NIGHT fell 12% in the 24 hours to 04:00 UTC, marking one of its steepest single-day declines, as a wave of long liquidations forced top traders to exit positions across decentralized exchanges on Ethereum, on-chain data shows.
"The liquidation cascade hit multiple tiers of long positions over a 12-hour window, with top-tier traders accounting for the bulk of the sell pressure," according to data from Arkham Intelligence. The selling coincided with a broader risk-off shift across crypto markets that saw bitcoin slide below $62,000 and ether drop to $1,670.

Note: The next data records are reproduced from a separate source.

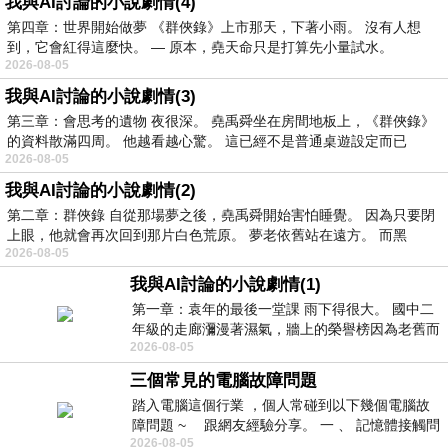
我與AI討論的小說劇情(4)
第四章：世界開始做夢 《群俠錄》上市那天，下著小雨。 沒有人想
到，它會紅得這麼快。 — 原本，堯天命只是打算先小量試水。
2026-08-05
我與AI討論的小說劇情(3)
第三章：會思考的遺物 夜很深。 堯禹舜坐在房間地板上，《群俠錄》
的資料散滿四周。 他越看越心驚。 這已經不是普通桌遊設定而已
2026-08-05
我與AI討論的小說劇情(2)
第二章：群俠錄 自從那場夢之後，堯禹舜開始害怕睡覺。 因為只要閉
上眼，他就會再次回到那片白色荒原。 夢老依舊站在遠方。 而黑
2026-08-05
我與AI討論的小說劇情(1)
第一章：袁年的最後一堂課 雨下得很大。 國中二
年級的走廊瀰漫著濕氣，牆上的榮譽榜因為老舊而
2026-08-05
微微捲起。 堯禹舜站在辦公室外，手
三個常見的電腦故障問題
踏入電腦這個行業 ，個人常碰到以下幾個電腦故
障問題 ~ 跟網友經驗分享。 一 、 記憶體接觸問
2026-08-05
題 : 記憶體即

Capital outflows from NIGHT-related liquidity pools outpaced whale accumulation by a significant margin, with on-chain flows showing accumulation addresses adding tokens even as the broader market sold. The bid from large holders was not enough to absorb the sell pressure, leaving the token to trade near session lows.
The breakdown puts NIGHT at risk of further downside, with buyer confidence unlikely to recover until accumulation resumes at a pace that matches the sell-side pressure. The token's price action mirrors a pattern seen across smaller-cap altcoins this week, as a rotation out of risk assets into AI-related names and upcoming IPOs like SpaceX has drained liquidity from the crypto ecosystem.
Bullish CEO Tom Farley said Thursday that investor focus has shifted from crypto to AI and IPOs, a dynamic that has amplified selling in smaller tokens. "Money and attention have moved to other sectors," Farley said in a CNBC interview.
For NIGHT, the immediate question is whether whale accumulation can regain momentum or whether the liquidation wave marks the start of a deeper drawdown. The token's next major catalyst — a scheduled protocol upgrade — has not yet been dated by the Midnight team.
This article is for informational purposes only and does not constitute investment advice.